Indiana Jones and the Kingdom of the Crystal Skull

  • 2008-05-28
  • By Monika Hanley

Indiana Jones and the sidekick: more adventures for a grizzled Harrison Ford.

Director: Steven Spielberg  

Indiana Jones (Harrison Ford) is back in a big way with more action, less talking and more over-the-top adventures.

If you have not seen the first three installments, it really does not matter, what little plot the story does have explains everything. Not to say it's a bad movie, it's just exactly what you'd expect from an Indiana Jones movie. Director Steven Spielberg brings out the big guns, so to speak, to tie up loose ends, vanquish the bad guys and make sure the guy gets the girl, and then some.
Nineteen years have passed since Indy's last adventure and the year is 1957. The bad people this time are the Soviets out to gain the ultimate psychological warfare weapon: the crystal skull. With Cate Blanchett and her terrible Russian accent leading the way, the troops find themselves in the jungles of Peru sword fighting their way to the ultimate treasure: El Dorado.

The film opens on the Nevada desert with a U.S. military convoy headed to a secret base. The convoy turns out to be part of the Soviet military, which the audience in the theatre seemed to find hysterical. Throughout the movie, the "Red Scare" era is portrayed rather well, complete with "better dead than red" protests on the college campus.  

After getting fired for allegedly collaborating with communists, Professor Jones sets off in search of this mystical crystal skull, supposedly from an ancient alien race of people who gave the Mayans unimaginable technology.
We see some familiar faces, Karen Allen returns to play Indiana Jones's feisty love interest, and Shia LaBeouf plays his complicated Fonzie-like sidekick complete with a nervous hair-combing habit. Sean Connery, as so many fans had hoped, does not make an actual appearance in the movie as Indiana's father, save for a framed picture on his desk, implying that his father has passed on.

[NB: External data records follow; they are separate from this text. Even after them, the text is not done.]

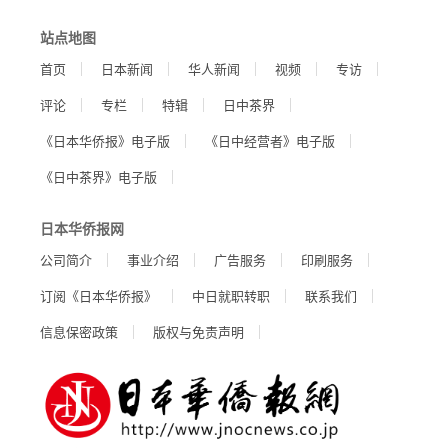
站点地图
首页
日本新闻
华人新闻
视频
专访
评论
专栏
特辑
日中茶界
《日本华侨报》电子版
《日中经营者》电子版
《日中茶界》电子版
日本华侨报网
公司简介
事业介绍
广告服务
印刷服务
订阅《日本华侨报》
中日就职转职
联系我们
信息保密政策
版权与免责声明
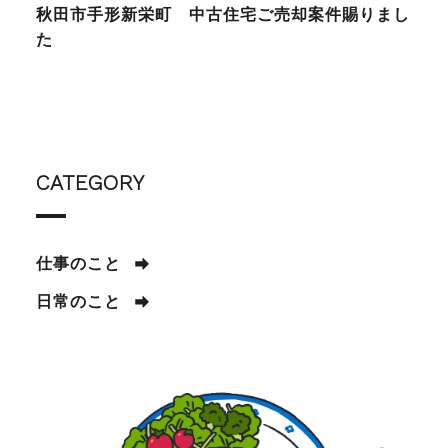
秋田市手形新栄町 中古住宅ご売却案件賜りまし
た
CATEGORY
仕事のこと
日常のこと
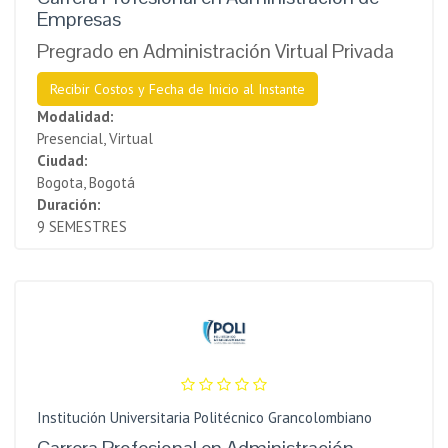
Empresas
Pregrado en Administración Virtual Privada
Recibir Costos y Fecha de Inicio al Instante
Modalidad:
Presencial, Virtual
Ciudad:
Bogota, Bogotá
Duración:
9 SEMESTRES
Institución Universitaria Politécnico Grancolombiano
Carrera Profesional en Administración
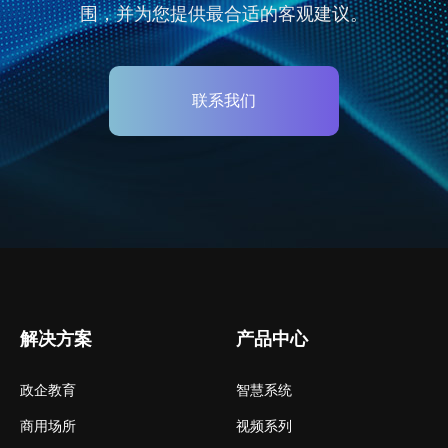
围，并为您提供最合适的客观建议。
联系我们
解决方案
产品中心
政企教育
智慧系统
商用场所
视频系列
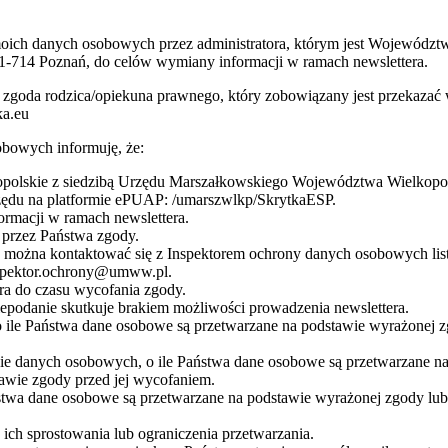
 moich danych osobowych przez administratora, którym jest Wojewódz
1-714 Poznań, do celów wymiany informacji w ramach newslettera.
 jest zgoda rodzica/opiekuna prawnego, który zobowiązany jest przeka
ka.eu
bowych informuję, że:
olskie z siedzibą Urzędu Marszałkowskiego Województwa Wielkopolsk
rzędu na platformie ePUAP: /umarszwlkp/SkrytkaESP.
rmacji w ramach newslettera.
przez Państwa zgody.
żna kontaktować się z Inspektorem ochrony danych osobowych listow
nspektor.ochrony@umww.pl.
a do czasu wycofania zgody.
podanie skutkuje brakiem możliwości prowadzenia newslettera.
 ile Państwa dane osobowe są przetwarzane na podstawie wyrażonej z
nie danych osobowych, o ile Państwa dane osobowe są przetwarzane 
awie zgody przed jej wycofaniem.
stwa dane osobowe są przetwarzane na podstawie wyrażonej zgody lub
ch sprostowania lub ograniczenia przetwarzania.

If you are wondering how Harrison Ford played the whip-toting, thrill-seeking, archeology professor, the answer is extremely well. Of course, there were the mandatory quips about his age, but it was easy to forget about that from the moment he put on his hat and started punching people with the same finesse he had nearly twenty years ago. And yes, he is still afraid of snakes.
The movie itself is like a roller coaster taking the eager audience member on a journey from a nuclear attack (which Doctor Jones magically survives by climbing into a refrigerator), to stampedes of fire ants, and tender moments while tied up in a truck. One thing is for certain, this movie has no boring moments.
The movie, however, is not all action. I was surprised to find myself tearing up at some of the more emotional moments, of which there are quite a few delicately sprinkled throughout the film.

The film touches on some deeper themes, as the other films have done in the past, delving into epistemology and the concept of a hive-mind along with an interesting interpretation of the El Dorado myth.
For those in it more for the actions sequences, there is a plethora of them, but they amount to more than just the standard throwing of punches. Spielberg went all out on the fight scenes and even included a scene where Shia LaBeouf straddles two jeeps while sword fighting.

If you have waited a long time to see this movie, as I have, it most defiantly does not disappoint 's although it would have been nice to see some of the other characters reprise their roles.
Nevertheless, it is worth way more than the cost of admission and the two hours and 15 minutes seem to zip by in frenzy, leaving the viewer oddly inspired to become an archeologist. 

It all ends just the way you would have wanted it, but I will not give away the ending, you will have to go see for yourself.